TASK DIRECTIONS: Pull out of the data below the stretch of lines bounded by the one containing "nt Featuring" and the one containing "Norfolk to Beaufort, then outside to", both bounds included, unchanged.

■ ■ ■ ■ ■ ■ ■

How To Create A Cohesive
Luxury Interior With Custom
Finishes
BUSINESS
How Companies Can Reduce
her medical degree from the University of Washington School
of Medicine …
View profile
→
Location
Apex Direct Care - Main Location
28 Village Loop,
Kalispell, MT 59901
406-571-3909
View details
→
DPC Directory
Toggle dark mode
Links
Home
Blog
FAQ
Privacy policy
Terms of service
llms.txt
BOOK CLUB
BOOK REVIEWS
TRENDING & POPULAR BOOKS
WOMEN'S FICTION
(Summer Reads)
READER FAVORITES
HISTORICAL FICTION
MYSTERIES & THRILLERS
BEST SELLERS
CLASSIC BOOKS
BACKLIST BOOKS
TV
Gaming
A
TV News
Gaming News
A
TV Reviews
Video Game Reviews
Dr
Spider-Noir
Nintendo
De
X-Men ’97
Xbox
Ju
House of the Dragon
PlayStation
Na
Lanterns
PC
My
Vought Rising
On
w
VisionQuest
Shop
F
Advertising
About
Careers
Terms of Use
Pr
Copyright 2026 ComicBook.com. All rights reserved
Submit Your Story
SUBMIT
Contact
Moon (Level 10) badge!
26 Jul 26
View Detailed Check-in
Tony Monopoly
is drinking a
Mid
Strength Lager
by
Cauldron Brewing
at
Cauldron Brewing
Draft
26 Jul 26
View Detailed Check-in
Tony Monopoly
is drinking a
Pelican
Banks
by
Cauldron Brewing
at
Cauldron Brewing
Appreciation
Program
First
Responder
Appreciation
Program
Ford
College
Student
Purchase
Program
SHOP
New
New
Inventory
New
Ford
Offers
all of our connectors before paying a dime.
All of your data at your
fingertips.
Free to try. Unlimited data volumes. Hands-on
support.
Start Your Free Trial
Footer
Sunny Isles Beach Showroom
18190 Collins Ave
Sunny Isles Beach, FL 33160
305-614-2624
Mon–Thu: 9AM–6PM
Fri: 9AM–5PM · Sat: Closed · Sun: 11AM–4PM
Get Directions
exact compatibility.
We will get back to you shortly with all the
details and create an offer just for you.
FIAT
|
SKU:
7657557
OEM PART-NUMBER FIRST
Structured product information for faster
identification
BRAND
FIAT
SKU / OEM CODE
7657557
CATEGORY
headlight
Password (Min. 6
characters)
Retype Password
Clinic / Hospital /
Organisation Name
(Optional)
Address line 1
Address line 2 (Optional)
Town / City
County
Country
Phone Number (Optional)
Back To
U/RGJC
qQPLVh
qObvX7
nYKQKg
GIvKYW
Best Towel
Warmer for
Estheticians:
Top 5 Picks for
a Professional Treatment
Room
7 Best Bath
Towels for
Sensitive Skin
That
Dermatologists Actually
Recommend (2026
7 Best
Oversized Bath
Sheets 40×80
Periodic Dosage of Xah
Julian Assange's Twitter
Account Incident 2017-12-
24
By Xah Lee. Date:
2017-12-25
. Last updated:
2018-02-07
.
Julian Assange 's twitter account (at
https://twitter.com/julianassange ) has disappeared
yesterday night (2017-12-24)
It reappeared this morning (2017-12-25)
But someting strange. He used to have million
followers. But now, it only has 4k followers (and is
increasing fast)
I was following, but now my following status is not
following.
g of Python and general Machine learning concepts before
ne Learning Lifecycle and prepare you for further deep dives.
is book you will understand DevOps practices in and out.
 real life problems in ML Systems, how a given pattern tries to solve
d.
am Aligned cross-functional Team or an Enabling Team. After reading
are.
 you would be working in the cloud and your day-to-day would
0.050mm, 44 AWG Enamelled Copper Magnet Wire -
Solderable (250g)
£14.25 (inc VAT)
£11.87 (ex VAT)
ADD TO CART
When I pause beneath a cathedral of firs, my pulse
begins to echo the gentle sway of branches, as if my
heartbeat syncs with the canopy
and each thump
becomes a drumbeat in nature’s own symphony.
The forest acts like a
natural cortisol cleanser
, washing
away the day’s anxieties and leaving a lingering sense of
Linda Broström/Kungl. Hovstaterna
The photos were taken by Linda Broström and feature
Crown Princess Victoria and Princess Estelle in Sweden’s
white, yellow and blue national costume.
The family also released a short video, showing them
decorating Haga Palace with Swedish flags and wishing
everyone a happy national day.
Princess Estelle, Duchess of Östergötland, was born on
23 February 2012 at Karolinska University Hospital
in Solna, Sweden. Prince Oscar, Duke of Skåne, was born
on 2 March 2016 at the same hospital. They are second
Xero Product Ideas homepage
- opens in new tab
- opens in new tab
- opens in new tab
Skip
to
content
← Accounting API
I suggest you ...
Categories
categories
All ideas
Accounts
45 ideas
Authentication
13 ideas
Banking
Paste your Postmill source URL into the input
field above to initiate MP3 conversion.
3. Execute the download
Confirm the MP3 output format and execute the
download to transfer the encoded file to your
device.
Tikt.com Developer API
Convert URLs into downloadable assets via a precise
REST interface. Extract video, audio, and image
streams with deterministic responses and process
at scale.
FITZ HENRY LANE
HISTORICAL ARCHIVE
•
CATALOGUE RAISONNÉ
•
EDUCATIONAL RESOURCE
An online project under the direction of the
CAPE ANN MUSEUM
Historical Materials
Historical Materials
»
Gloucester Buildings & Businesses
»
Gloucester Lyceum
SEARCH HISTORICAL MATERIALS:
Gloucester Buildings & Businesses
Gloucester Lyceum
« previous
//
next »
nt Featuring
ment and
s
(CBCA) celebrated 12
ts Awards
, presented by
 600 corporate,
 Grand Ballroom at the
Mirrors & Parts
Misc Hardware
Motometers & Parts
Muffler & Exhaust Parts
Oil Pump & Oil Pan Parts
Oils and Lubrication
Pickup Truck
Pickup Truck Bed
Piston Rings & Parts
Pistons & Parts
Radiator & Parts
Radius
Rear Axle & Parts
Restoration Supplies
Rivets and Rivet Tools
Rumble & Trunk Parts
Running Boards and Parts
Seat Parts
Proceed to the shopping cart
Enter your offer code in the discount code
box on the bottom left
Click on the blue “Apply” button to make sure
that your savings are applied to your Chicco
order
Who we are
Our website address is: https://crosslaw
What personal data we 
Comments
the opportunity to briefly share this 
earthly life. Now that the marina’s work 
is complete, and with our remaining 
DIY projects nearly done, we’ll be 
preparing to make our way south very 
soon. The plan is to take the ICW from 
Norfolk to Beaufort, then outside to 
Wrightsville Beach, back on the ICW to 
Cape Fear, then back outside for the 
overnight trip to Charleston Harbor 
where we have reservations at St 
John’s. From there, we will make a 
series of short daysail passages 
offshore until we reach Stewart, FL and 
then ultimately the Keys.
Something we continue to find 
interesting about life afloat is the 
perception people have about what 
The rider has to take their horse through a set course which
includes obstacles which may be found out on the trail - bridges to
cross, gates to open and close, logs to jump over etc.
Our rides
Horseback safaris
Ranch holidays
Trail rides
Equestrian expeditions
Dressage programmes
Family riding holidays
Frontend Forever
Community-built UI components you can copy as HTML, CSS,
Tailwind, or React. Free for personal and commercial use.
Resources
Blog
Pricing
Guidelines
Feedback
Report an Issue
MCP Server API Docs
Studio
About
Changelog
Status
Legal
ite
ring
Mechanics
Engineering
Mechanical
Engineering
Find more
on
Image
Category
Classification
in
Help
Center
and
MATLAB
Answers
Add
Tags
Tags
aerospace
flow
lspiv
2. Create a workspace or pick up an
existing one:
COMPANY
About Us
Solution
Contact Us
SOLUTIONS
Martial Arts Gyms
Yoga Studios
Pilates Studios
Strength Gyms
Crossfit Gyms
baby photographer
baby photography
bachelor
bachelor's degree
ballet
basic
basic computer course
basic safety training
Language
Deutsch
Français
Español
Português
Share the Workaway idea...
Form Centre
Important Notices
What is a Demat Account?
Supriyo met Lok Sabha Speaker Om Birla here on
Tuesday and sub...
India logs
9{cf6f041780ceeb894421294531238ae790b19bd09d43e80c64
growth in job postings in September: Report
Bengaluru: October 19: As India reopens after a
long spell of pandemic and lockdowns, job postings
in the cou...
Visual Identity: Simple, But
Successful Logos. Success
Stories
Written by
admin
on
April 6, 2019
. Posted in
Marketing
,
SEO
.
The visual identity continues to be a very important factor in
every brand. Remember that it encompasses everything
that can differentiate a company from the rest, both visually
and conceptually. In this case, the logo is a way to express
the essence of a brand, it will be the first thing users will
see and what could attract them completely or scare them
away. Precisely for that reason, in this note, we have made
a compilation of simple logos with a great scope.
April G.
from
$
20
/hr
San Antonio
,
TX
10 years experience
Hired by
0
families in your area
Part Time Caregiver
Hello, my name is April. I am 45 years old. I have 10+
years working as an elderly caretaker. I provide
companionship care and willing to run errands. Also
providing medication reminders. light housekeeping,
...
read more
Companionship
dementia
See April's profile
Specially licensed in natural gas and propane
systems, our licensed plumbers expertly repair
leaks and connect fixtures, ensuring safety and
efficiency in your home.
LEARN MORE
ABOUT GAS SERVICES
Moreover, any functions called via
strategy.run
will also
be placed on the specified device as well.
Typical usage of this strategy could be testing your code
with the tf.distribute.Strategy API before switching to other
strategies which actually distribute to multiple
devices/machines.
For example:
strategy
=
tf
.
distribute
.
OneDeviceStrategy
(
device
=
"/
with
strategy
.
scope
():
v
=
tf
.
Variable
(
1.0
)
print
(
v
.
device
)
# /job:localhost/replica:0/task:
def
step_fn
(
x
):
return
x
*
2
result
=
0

■ ■ ■ ■ ■ ■ ■

OUTPUT FOR THIS EXERCISE:
nt Featuring
ment and
s
(CBCA) celebrated 12
ts Awards
, presented by
 600 corporate,
 Grand Ballroom at the
Mirrors & Parts
Misc Hardware
Motometers & Parts
Muffler & Exhaust Parts
Oil Pump & Oil Pan Parts
Oils and Lubrication
Pickup Truck
Pickup Truck Bed
Piston Rings & Parts
Pistons & Parts
Radiator & Parts
Radius
Rear Axle & Parts
Restoration Supplies
Rivets and Rivet Tools
Rumble & Trunk Parts
Running Boards and Parts
Seat Parts
Proceed to the shopping cart
Enter your offer code in the discount code
box on the bottom left
Click on the blue “Apply” button to make sure
that your savings are applied to your Chicco
order
Who we are
Our website address is: https://crosslaw
What personal data we 
Comments
the opportunity to briefly share this 
earthly life. Now that the marina’s work 
is complete, and with our remaining 
DIY projects nearly done, we’ll be 
preparing to make our way south very 
soon. The plan is to take the ICW from 
Norfolk to Beaufort, then outside to 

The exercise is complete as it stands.